> [Task to carry out]: In the records that follow, the lines from the one containing "sebastian kneipp (409, 2059)" to the one containing "mensch (697, 2059)", inclusive, are to be given again exactly.

Stored items:
Segment Open

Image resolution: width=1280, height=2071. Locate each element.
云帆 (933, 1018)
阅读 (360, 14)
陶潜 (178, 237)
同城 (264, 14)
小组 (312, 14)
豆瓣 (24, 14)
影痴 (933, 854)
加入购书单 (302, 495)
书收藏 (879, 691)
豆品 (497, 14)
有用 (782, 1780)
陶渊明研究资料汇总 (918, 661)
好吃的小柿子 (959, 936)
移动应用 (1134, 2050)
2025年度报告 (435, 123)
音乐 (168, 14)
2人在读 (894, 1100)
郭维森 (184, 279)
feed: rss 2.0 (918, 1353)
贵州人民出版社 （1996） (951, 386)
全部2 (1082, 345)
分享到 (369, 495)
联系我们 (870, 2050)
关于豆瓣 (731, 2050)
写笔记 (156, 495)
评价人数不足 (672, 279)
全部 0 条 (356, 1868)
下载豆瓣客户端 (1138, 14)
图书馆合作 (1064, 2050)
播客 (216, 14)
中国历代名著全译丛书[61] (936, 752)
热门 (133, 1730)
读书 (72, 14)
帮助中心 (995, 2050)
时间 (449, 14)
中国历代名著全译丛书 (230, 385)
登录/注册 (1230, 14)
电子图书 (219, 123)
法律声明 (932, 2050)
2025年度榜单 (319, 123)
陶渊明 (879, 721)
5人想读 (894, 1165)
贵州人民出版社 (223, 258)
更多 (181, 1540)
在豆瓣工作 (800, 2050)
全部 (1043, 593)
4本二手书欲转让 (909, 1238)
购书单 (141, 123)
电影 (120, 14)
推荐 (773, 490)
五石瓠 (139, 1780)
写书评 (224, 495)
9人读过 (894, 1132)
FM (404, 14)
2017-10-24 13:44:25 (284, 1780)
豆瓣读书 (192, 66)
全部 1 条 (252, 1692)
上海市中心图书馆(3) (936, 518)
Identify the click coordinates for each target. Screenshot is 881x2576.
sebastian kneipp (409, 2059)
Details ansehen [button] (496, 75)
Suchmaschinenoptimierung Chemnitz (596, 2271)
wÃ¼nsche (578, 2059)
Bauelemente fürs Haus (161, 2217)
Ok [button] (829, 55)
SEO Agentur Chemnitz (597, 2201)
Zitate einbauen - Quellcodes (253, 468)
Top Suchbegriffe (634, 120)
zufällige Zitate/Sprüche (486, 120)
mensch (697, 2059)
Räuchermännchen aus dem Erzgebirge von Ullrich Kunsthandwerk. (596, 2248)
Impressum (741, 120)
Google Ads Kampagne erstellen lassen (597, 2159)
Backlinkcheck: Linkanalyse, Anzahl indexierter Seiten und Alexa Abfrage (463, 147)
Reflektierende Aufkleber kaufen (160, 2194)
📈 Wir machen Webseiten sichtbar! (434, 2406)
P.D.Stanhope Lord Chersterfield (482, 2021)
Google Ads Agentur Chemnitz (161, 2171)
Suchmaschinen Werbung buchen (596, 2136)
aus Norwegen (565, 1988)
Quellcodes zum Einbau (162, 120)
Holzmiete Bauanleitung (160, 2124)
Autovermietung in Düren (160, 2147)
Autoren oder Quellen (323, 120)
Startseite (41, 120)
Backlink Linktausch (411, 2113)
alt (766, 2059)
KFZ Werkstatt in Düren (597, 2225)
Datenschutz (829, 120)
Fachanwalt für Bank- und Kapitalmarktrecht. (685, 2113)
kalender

Segment Closed

> [Answer to this task]:
sebastian kneipp (409, 2059)
Details ansehen [button] (496, 75)
Suchmaschinenoptimierung Chemnitz (596, 2271)
wÃ¼nsche (578, 2059)
Bauelemente fürs Haus (161, 2217)
Ok [button] (829, 55)
SEO Agentur Chemnitz (597, 2201)
Zitate einbauen - Quellcodes (253, 468)
Top Suchbegriffe (634, 120)
zufällige Zitate/Sprüche (486, 120)
mensch (697, 2059)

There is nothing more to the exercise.